** Work to be completed **
Give the lines below again exactly, starting with the line that holds "Sign in here" and going on through the line that holds "Need help signing in?".

(Data shown Opens)

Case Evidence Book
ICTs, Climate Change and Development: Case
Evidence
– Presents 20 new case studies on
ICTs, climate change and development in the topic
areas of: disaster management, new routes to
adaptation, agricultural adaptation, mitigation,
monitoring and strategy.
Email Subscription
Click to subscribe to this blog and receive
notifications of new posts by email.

(Data shown Closes)
(Data shown Opens)

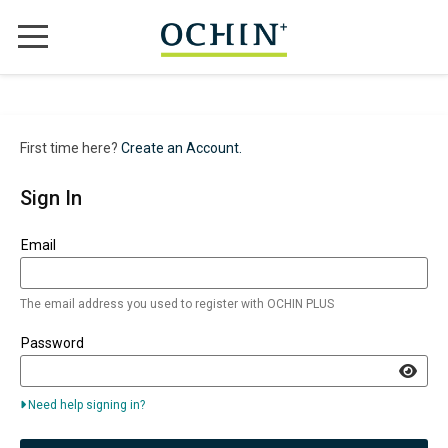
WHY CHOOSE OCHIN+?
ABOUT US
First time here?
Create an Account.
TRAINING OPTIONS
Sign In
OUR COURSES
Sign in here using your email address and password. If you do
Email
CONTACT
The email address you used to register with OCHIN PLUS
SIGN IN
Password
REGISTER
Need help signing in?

(Data shown Closes)

** Answer box **
Sign in here using your email address and password. If you do
Email
CONTACT
The email address you used to register with OCHIN PLUS
SIGN IN
Password
REGISTER
Need help signing in?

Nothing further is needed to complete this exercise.